Two modules significantly related to stilbene compounds (3,4′-dihydroxy-5-methoxystilbene, piceid, and 1-methyl-resveratrol) were determined by integrated transcriptomic and metabolomic analyses using WGCNA. Two key transcription factors were identified in both the modules. Several transcription factors that are involved in regulating stilbene biosynthesis have been reported [46]. MYBs are among the largest families of plant transcription factors that regulate stilbenes [47]. The Chinese wild grape VdMYB1 transcription factor might activate the gene expression of stilbenoid biosynthesis enzymes [48]. WRKY and ERF have also been found to regulate stilbene synthesis by interacting with MYB [49,50]. In the present study, HB-HD-ZIP TCP (VIT_13s0156g00260) and TCP (VIT_02s0025g04590) had positive and negative relationships, respectively, with the number of stilbene compounds (3,4′-dihydroxy-5-methoxystilbene, piceid, and 1-methyl-resveratrol). The transcription factors related to stilbene compounds that we identified were different from those identified in previous studies, and the target metabolism differed between the present and previous studies.

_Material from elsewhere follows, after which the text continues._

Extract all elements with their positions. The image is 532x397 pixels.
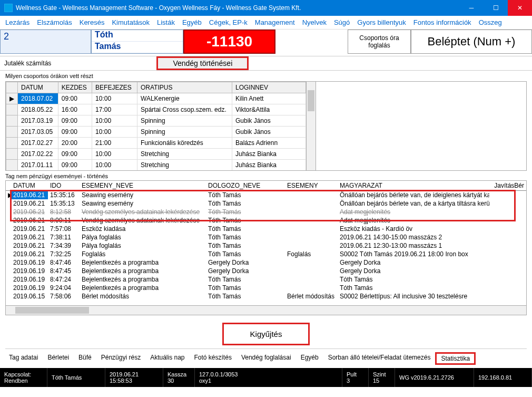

While the previous study focused on resveratrol synthesis, our study focused on 3,4′-dihydroxy-5-methoxystilbene, piceid, and 1-methyl-resveratrol. Two key seed genes (VIT_09s0054g00610 and VIT_13s0156g00260) were identified in the turquoise and blue modules; however, their function and structure require further investigation. In addition, the results were obtained during the grape maturity period, and all berry development periods should be considered in further research, which would provide more sufficient and comprehensive data for the study of related mechanisms.
Stilbenes, a major family of polyphenols, exhibit a wide range of pharmacological properties and various health benefits [51,52]. In our study, 10 stilbene compounds were detected, which showed a significantly increasing trend after mulch treatment (Figure 3). Resveratrol, ampelopsin F, piceid, ε-viniferintrans-resveratroll, epsilon-viniferin, and pterostilbene possess anticancer, antioxidant, anti-inflammatory, cardiovascular-protective, and anti-aging properties [53,54,55,56,57,58]. Overall, the mulching treatment used in this study may have beneficial effects on grapes.

Supplementary Materials

The following supporting information can be downloaded at https://www.mdpi.com/article/10.3390/foods13193208/s1, Table S1. Fruit quality under the control and mulch treatment; Table S2. Detected Class I compounds; Table S3. Compounds detected from classes other of Class I; Different lowercase letters indicate significant differences among groups (p < 0.05) in Tables S1 to S3. Table S4. KEGG enrichment of differential metabolites between the control and mulching; Table S5. Quality control results of transcriptional sequencing; Table S6. KEGG pathway enrichment of DEGs.

Author Contributions

Conceptualization, B.W. and W.W.; Software, B.W.; Formal analysis, B.W.; Investigation, B.W. and Z.C.; Resources, W.W. and Z.C.; Data curation, B.W., Z.W., Z.C. and X.W.; Writing—original draft, B.W.; Writing—review and editing, Z.W. and X.W.; Visualization, B.W.; Project administration, W.W.; Funding acquisition, X.W. All authors have read and agreed to the published version of the manuscript.

Funding

This research was funded by the Jiangsu Agricultural Science and Technology Innovation Fund [CX(21)2027].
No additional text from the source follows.